The 2013 Hunger Report-Within Reach Global Development Goals (2012) calls for a final push to meet the Millennium Development Goal (MDG) targets by 2015. Extraordinary progress has occurred in countries around the world and it is possible to replicate these achievements in more. The 2013 Hunger Report focuses special attention on the U.S. role in achieving the MDGs by 2015.
The 2013 Hunger Report explains why partnerships between governments around the world and between governments and civil society are crucial to achieving rapid progress against hunger and poverty. It discusses the challenges that must be overcome, which depends on strong leadership to meet these challenges head on. The report argues that in the next set of global development goals every country should set it owns national goals.
According to the 2013 Hunger Report-Within Reach Global Development Goals (2012), published by Bread for the World Institute, http://www.bread.org/institute/:
• India has experienced economic growth rates of 7 percent or higher every year since 1990—yet nearly half the children in the country (48 percent) are stunted because of malnutrition, and India’s child mortality rate is currently 40 percent too high for the country to achieve the MDG target.
• Compare India’s performance to that of Bangladesh, a much poorer country, whose GDP grew by only 3 percent annually over the same period, but whose rates of child stunting declined from 68 percent to 43 percent.
• Between 2002 and 2010, India’s gross domestic product (GDP) grew by an average of 8 percent annually. Over the same period, Brazil’s GDP grew by 4 percent annually. But Brazil was able to reduce poverty by 4.2 percent per year, compared to 1.4 percent per year in India.
• India leads all other countries in the number of women and children dying each year of preventable causes. It has the highest number of malnourished children and the highest number of people living in poverty. India lags far behind China and Brazil—also emerging economic powers—in reducing hunger. China and Brazil have already met the MDG target of halving hunger by 2015, but at its current rate of progress, India will not halve hunger until 2042.
• In India, underweight prevalence rate among children aged 0-59 months declined from 64 percent in 1993 to 61 percent in 2006 among the poorest 20 percent while the same declined from 37 percent in 1993 to 25 percent in 2006 among the richest 20 percent.
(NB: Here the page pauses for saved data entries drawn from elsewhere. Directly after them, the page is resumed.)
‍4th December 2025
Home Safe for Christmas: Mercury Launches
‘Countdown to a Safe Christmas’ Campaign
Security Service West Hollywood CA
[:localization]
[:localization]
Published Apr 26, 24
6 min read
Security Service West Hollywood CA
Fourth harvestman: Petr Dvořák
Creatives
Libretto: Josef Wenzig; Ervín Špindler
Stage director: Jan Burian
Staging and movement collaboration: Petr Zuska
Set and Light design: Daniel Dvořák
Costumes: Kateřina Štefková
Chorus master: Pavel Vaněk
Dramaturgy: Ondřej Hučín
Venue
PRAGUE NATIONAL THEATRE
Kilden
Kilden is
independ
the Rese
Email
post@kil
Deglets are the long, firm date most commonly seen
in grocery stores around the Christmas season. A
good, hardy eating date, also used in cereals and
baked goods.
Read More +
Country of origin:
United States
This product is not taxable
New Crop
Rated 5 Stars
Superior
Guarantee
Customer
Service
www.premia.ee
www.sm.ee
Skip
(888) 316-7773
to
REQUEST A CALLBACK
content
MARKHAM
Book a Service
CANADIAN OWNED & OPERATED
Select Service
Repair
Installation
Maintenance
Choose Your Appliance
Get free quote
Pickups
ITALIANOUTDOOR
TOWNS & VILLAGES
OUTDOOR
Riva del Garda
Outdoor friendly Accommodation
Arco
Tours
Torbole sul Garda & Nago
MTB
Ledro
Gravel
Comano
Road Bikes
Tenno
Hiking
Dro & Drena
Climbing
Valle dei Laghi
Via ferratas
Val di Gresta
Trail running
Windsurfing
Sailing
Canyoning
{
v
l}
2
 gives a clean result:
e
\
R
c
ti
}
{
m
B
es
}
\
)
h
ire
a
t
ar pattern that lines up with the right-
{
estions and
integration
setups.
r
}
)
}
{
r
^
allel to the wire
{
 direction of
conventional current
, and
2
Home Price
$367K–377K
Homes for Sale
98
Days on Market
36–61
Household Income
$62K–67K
Therefore, a greater reduction in underweight prevalence occurred in the richest 20% of households than in the poorest 20%.
• Under the new National Food Security law, 180 of India’s 240 million households would gain the right to subsidized rations. Indian civil society organizations are lobbying the legislature to use the new law to create stronger linkages between food security and nutrition security.
• India’s own development challenges show up clearly in primary education, where standards vary dramatically and in some parts of the country are as low as Afghanistan and Yemen, war-town countries near the bottom of the Human Development Index.
• In India, child mortality rates differ widely across areas of the country. In West Bengal, more than 50 percent of parents believe the correct treatment for children with diarrhea is to reduce fluid intake, exactly the wrong thing to do; while in a different state, Kerala, fewer than 5 percent of parents think this is the correct treatment. It’s not a coincidence that child mortality is three times higher in West Bengal than in Kerala.
• Poor understanding about the importance of proper feeding practices, combined with inadequate sanitation, is one of the main contributors to child mortality in India. Exclusive breastfeeding until the age of six months is a key factor in child survival. Breastfeeding takes time but otherwise is free.
• 90 percent of India’s water resources go to the agricultural sector, but only 10 to 15 percent ends up nourishing crops, with much of the rest wasted.
• Percentage of rural population in India with access to improved water source was 90.0% during 2007-2010 while the same in China was 85.0%.
• In 2012, China (1350 million) is the most populous country followed by India (1260 million). By 2050, India (1691 million) would become the most populous country to be followed by China (1311 million). Global food demand is projected to increase by 50 percent by 2030.
• In India, percentage of agricultural land area to the total was 60.5% during 2009-10 while the same for China was 56.2%. Average cereal yield (kg per hectare of harvested land) in India during 2007-2010 was 2,537 kg per hectare while the same for China was 5,521 kg per hectare.
• In South Asia, 94 percent of women in the richest 20 percent of households receive prenatal care, while only 48 percent of the poorest 20 percent have access to such care.
• Globally, an estimated 165 million children under-five years of age, or 26 percent, were stunted (i.e., height-for-age) in 2011—a 35 percent decrease from an estimated 253 million in 1990.
• The proportion of people living on less than $1.25 a day fell from 47 percent in 1990 to 24 percent in 2008—and preliminary estimates indicate in 2010 it fell below half the 1990 rate.
• Among the world’s population who lack access to improved drinking water sources, 83 percent live in rural areas.
• The share of agricultural development assistance declined from 17 percent of all development assistance in the late 1980s to 6 percent by the late 2000s. In 2000, net official development assistance stood at $55.4 billion. By 2009, when adjusted for inflation, it reached $152.2 billion.
• There are an estimated 942 million working people globally—nearly 1 in 3 workers worldwide live below $2 a day.
• One of the key recommendations of the 2013 Hunger Report is that a post-MDG global development framework should include a bull’s-eye goal to end hunger and poverty in every country in the world by 2040. It has also been recommended that a post-2015 global development framework should address climate change within the context of a clear overall focus on poverty.